昭和61年9月定例会で議員より提案された「老人入院見舞金支給条例」は継続審議となり、12月定例会、12月11日の本会議で採決され、賛成16、反対8で可決されました。

この議決に、保立旻市長は「自らの政策的見地と相入れない」として22日、再議に付しました。(再議とは、市長が議会の議決に異議がある場合、再度議会に議決を求めるもので、初めの議決通り決するには過半数でなく、3分の2以上の同意が必要となり、市長の伝家の宝刀、拒否権とも言われます)

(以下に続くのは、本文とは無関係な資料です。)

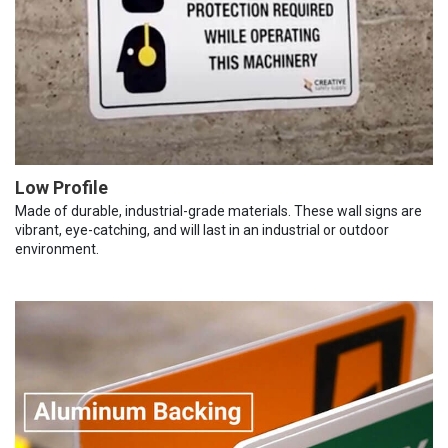
Low Profile
Made of durable, industrial-grade materials. These wall signs are
vibrant, eye-catching, and will last in an industrial or outdoor
environment.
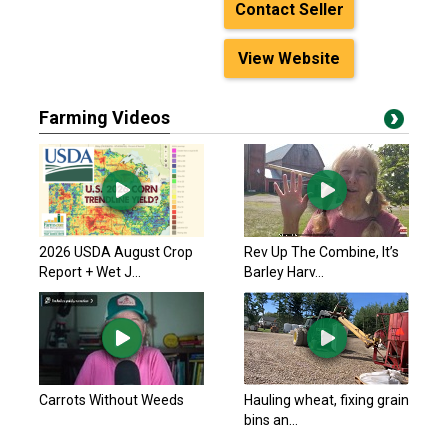
Contact Seller
View Website
Farming Videos
2026 USDA August Crop
Rev Up The Combine, It’s
Report + Wet J...
Barley Harv...
Carrots Without Weeds
Hauling wheat, fixing grain
bins an...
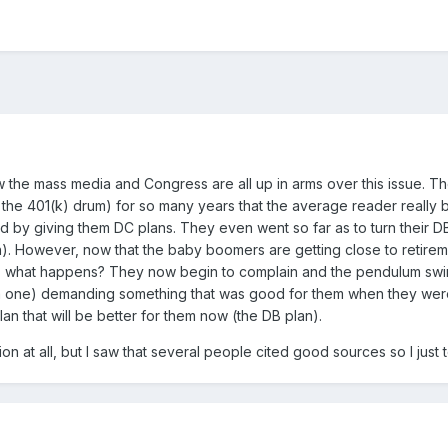
w the mass media and Congress are all up in arms over this issue. T
ar the 401(k) drum) for so many years that the average reader real
y giving them DC plans. They even went so far as to turn their DB p
. However, now that the baby boomers are getting close to retirement
 So, what happens? They now begin to complain and the pendulum swi
m one) demanding something that was good for them when they were
an that will be better for them now (the DB plan).
on at all, but I saw that several people cited good sources so I just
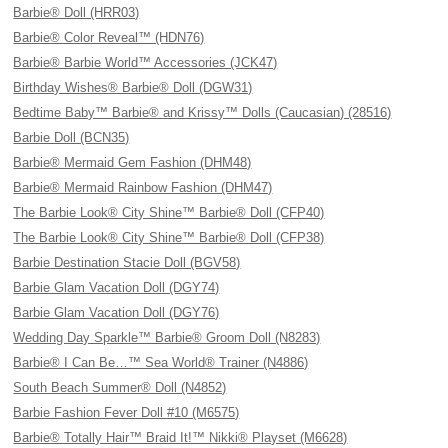
Barbie® Doll (HRR03)
Barbie® Color Reveal™ (HDN76)
Barbie® Barbie World™ Accessories (JCK47)
Birthday Wishes® Barbie® Doll (DGW31)
Bedtime Baby™ Barbie® and Krissy™ Dolls (Caucasian) (28516)
Barbie Doll (BCN35)
Barbie® Mermaid Gem Fashion (DHM48)
Barbie® Mermaid Rainbow Fashion (DHM47)
The Barbie Look® City Shine™ Barbie® Doll (CFP40)
The Barbie Look® City Shine™ Barbie® Doll (CFP38)
Barbie Destination Stacie Doll (BGV58)
Barbie Glam Vacation Doll (DGY74)
Barbie Glam Vacation Doll (DGY76)
Wedding Day Sparkle™ Barbie® Groom Doll (N8283)
Barbie® I Can Be…™ Sea World® Trainer (N4886)
South Beach Summer® Doll (N4852)
Barbie Fashion Fever Doll #10 (M6575)
Barbie® Totally Hair™ Braid It!™ Nikki® Playset (M6628)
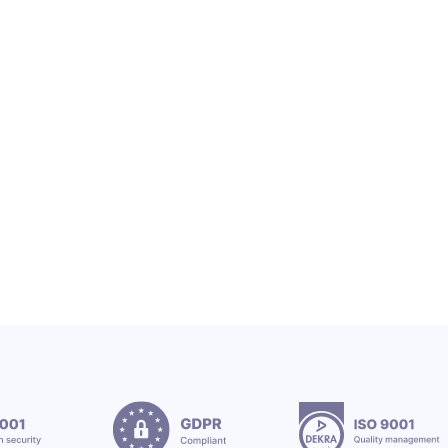
OEX SA
OEX TEAM & CSR
OEX Group Welcomes New Interns
12.7.2026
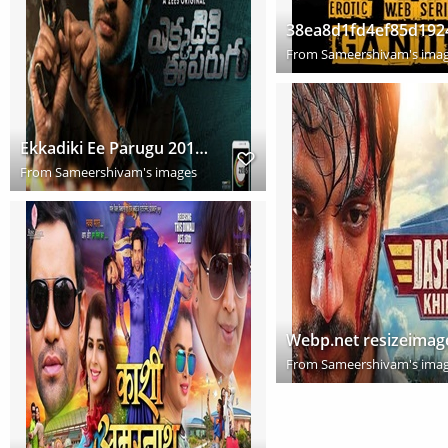
From
Sameershivam's ima
Ekkadiki Ee Parugu 2019 Hindi Dubbed Full Movie Download HD
From
Sameershivam's images
Webp.net resizeimag
From
Sameershivam's ima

12月定例会最終日の25日、市長の提出した再議の議案の、議会での取り扱いについて調整が続いたが、同意に至らず会期を1月23日まで29日間延長し、1月20日から23日まで本会議を開くことを決定し、市議会は課題を残し散会しました。

昭和62年の新年を迎え、会期延長となっていた前年12月定例会が1月20日に再開されましたが、再議について空転が続きました。延長議会最終日の1月23日も空転が続き、午後7時半過ぎ会期をさらに2月12日まで20日間、再度の議会延長を決め、改めて本会議を2月9日、10日、12日に開くことを決定して散会となりました。

「老人入院見舞金支給条例」の再議の議案を抱え、2月9日を迎えました。10時過ぎ、型通り本会議の開議宣告があり、保留案件、保留事項を調整するため休憩に入りました。午後2時、本会議が再開され、休憩中に開かれた議会運営委員会で市長から「公立昭和病院の事件」について市長報告をしたいとの申し出があり、議会は議事日程に追加して行うことを決定しました。

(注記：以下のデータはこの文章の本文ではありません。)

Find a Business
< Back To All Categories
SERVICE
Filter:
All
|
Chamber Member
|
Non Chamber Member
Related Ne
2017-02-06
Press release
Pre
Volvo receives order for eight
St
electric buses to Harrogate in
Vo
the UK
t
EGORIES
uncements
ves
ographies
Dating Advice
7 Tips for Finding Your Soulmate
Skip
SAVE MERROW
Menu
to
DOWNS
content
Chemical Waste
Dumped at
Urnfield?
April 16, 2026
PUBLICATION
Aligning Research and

本会議での日程第1は、昭和61年度の一般会計補正予算の訂正についてでした。

訂正の内容について市長から提案の説明、企画部長から細部説明があり質疑に移りましたが、本筋の訂正の中身についての質疑ではなく、全く想定外の方向に発展しました。

質問の第1は、この補正予算の訂正は庁議に諮る必要があるか否か。第2は、2月3日の庁議に議題として諮ったか。第3は、その庁議の議題と議論になったのは何か。また、第4は、庁議の出席者について、でした。

その後の答弁等を総合すると、2月2日真夜中に、小金井市も構成市である公立昭和病院の総務部長が収賄容疑で逮捕されました。市長は、翌3日朝7時のテレビニュースで知るとともに、昭和病院から直接に報告もありました。しかし、市長はこの日、恒例としている高尾山薬王院の節分祭の招待を受けてることから市長車等は使わずプライベートで予定通りの行動をすることになりました。

当日の庁議に欠席したことには、事前に打ち合わせが済んでいたとしながらも「配慮が欠けたことにお詫び申し上げたい」との答弁になりました。

不運だったのは、私用で出かけた高尾山で転倒し、足を骨折してしまったことです。午後の早い時間に小金井市に戻り、昭和病院問題など公務に復帰することが不可能になってしまったのです。

火種である「老人入院見舞金支給条例」の再議の議案を抱える中で、保立市長の負傷と庁議の欠席、昭和病院の汚職事件と混乱が集中しました。